AI Data Bubble: After bringing the first true HAMR drives to market, Seagate is now further advancing its next-gen magnetic storage platform. The new "Mozaic 4+" drives are already here, with massive data hoarding capacities and a specific focus on AI workloads for enterprise customers.
Seagate introduced the Mozaic 3+ platform in 2024, turning the heat-assisted magnetic recording (HAMR) dream into a real product for customers in need of massive storage capacities. The HDD maker is now introducing the next-generation Mozaic 4+ drives, which offer capacities up to 44TB.
The US corporation originally known as Shugart Technology is partnering with two unnamed cloud providers working at hyperscale levels. Seagate said that the Mozaic 4+ drives have been qualified and are now in production, shipping in volume to its first clients. Broader availability for other hyperscalers – as well as lesser customers – should arrive sooner rather than later.
Mozaic 4+ drives are an incremental evolution of the Mozaic 3+ platform, with further improvements in efficiency, reliability, and storage capacity. Seagate explained that when deployed at one exabyte of capacity, the new hard disk drives should improve infrastructure efficiency by around 47% compared to a "standard" 30TB configuration. Seagate said Mozaic 4+ can reduce the footprint of a data center installation by 100 square feet, lowering the annual energy consumption by 0.8 million kilowatt-hours.

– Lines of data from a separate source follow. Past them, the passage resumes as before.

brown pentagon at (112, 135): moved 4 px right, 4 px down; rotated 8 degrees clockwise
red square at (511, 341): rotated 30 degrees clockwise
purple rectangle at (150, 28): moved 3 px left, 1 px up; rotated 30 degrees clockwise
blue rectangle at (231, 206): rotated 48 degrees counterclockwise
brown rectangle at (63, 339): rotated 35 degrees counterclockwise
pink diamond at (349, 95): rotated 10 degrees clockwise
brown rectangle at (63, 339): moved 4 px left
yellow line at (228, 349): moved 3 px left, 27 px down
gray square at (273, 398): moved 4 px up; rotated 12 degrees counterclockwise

This kind of energy efficiency can have a significant impact when dealing with AI-scale operations, providing measurable economic savings. Mozaic 4+ has been specifically designed to benefit hyperscale players and AI data centers, which are, of course, the only meaningful goal almost all technology corporations are focused on right now.
Data is once again an extremely valuable asset, Seagate CEO Dave Mosley said, because extremely large data volumes are now required to train and operate chatbots, military systems, and other complex LLM ventures. High-capacity hard disk drives such as Seagate's HAMR units are an essential element in these new data-hungry efforts.
HAMR technology uses a laser diode embedded in the drive's read/write heads to quickly heat a small spot on the recording platter. This highly localized, sub-nanosecond heating process increases the data density for storing additional digital bits. Western Digital is also working on its own HAMR drives, although the company still describes the technology as a future endeavor.
While WD tries to tackle the "complex and challenging" HAMR technology, Seagate is accelerating the Mozaic + roadmap. The storage company is working to push data density to up to 10TB per platter, and is already envisioning hard disk drives that can hold up to 100 terabytes per drive. Enterprise-class reliability should match today's products. Meanwhile, consumers are struggling to find new HDDs to buy because AI corporations have managed to purchase the whole supply chain.